### Activity:
Please transcribe every record below exactly, leaving out the pictures.
-- Data records follows --
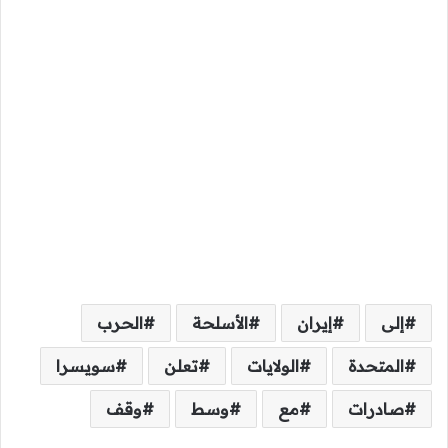
إلى
إيران
الأسلحة
الحرب
المتحدة
الولايات
تعلن
سويسرا
صادرات
مع
وسط
وقف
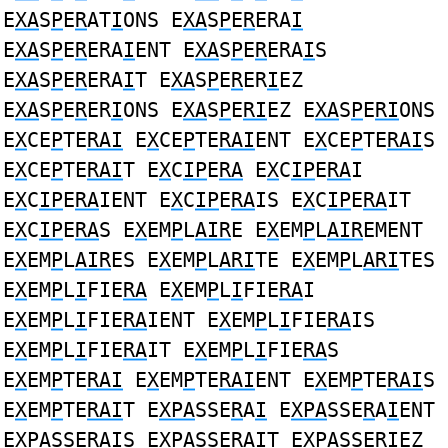
E
XA
S
P
E
R
AT
I
ONS E
XA
S
P
E
R
ERA
I
E
XA
S
P
E
R
ERA
I
ENT E
XA
S
P
E
R
ERA
I
S
E
XA
S
P
E
R
ERA
I
T E
XA
S
P
E
R
ER
I
EZ
E
XA
S
P
E
R
ER
I
ONS E
XA
S
P
E
RI
EZ E
XA
S
P
E
RI
ONS
E
X
CE
P
TE
RAI
E
X
CE
P
TE
RAI
ENT E
X
CE
P
TE
RAI
S
E
X
CE
P
TE
RAI
T E
X
C
IP
E
RA
E
X
C
IP
E
RA
I
E
X
C
IP
E
RA
IENT E
X
C
IP
E
RA
IS E
X
C
IP
E
RA
IT
E
X
C
IP
E
RA
S E
X
EM
P
L
AIR
E E
X
EM
P
L
AIR
EMENT
E
X
EM
P
L
AIR
ES E
X
EM
P
L
ARI
TE E
X
EM
P
L
ARI
TES
E
X
EM
P
L
I
FIE
RA
E
X
EM
P
L
I
FIE
RA
I
E
X
EM
P
L
I
FIE
RA
IENT E
X
EM
P
L
I
FIE
RA
IS
E
X
EM
P
L
I
FIE
RA
IT E
X
EM
P
L
I
FIE
RA
S
E
X
EM
P
TE
RAI
E
X
EM
P
TE
RAI
ENT E
X
EM
P
TE
RAI
S
E
X
EM
P
TE
RAI
T E
XPA
SSE
R
A
I
E
XPA
SSE
R
A
I
ENT
E
XPA
SSE
R
A
I
S E
XPA
SSE
R
A
I
T E
XPA
SSE
RI
EZ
-- Data records concluded --
### Task response:
إلى
إيران
الأسلحة
الحرب
المتحدة
الولايات
تعلن
سويسرا
صادرات
مع
وسط
وقف
E
XA
S
P
E
R
AT
I
ONS E
XA
S
P
E
R
ERA
I
E
XA
S
P
E
R
ERA
I
ENT E
XA
S
P
E
R
ERA
I
S
E
XA
S
P
E
R
ERA
I
T E
XA
S
P
E
R
ER
I
EZ
E
XA
S
P
E
R
ER
I
ONS E
XA
S
P
E
RI
EZ E
XA
S
P
E
RI
ONS
E
X
CE
P
TE
RAI
E
X
CE
P
TE
RAI
ENT E
X
CE
P
TE
RAI
S
E
X
CE
P
TE
RAI
T E
X
C
IP
E
RA
E
X
C
IP
E
RA
I
E
X
C
IP
E
RA
IENT E
X
C
IP
E
RA
IS E
X
C
IP
E
RA
IT
E
X
C
IP
E
RA
S E
X
EM
P
L
AIR
E E
X
EM
P
L
AIR
EMENT
E
X
EM
P
L
AIR
ES E
X
EM
P
L
ARI
TE E
X
EM
P
L
ARI
TES
E
X
EM
P
L
I
FIE
RA
E
X
EM
P
L
I
FIE
RA
I
E
X
EM
P
L
I
FIE
RA
IENT E
X
EM
P
L
I
FIE
RA
IS
E
X
EM
P
L
I
FIE
RA
IT E
X
EM
P
L
I
FIE
RA
S
E
X
EM
P
TE
RAI
E
X
EM
P
TE
RAI
ENT E
X
EM
P
TE
RAI
S
E
X
EM
P
TE
RAI
T E
XPA
SSE
R
A
I
E
XPA
SSE
R
A
I
ENT
E
XPA
SSE
R
A
I
S E
XPA
SSE
R
A
I
T E
XPA
SSE
RI
EZ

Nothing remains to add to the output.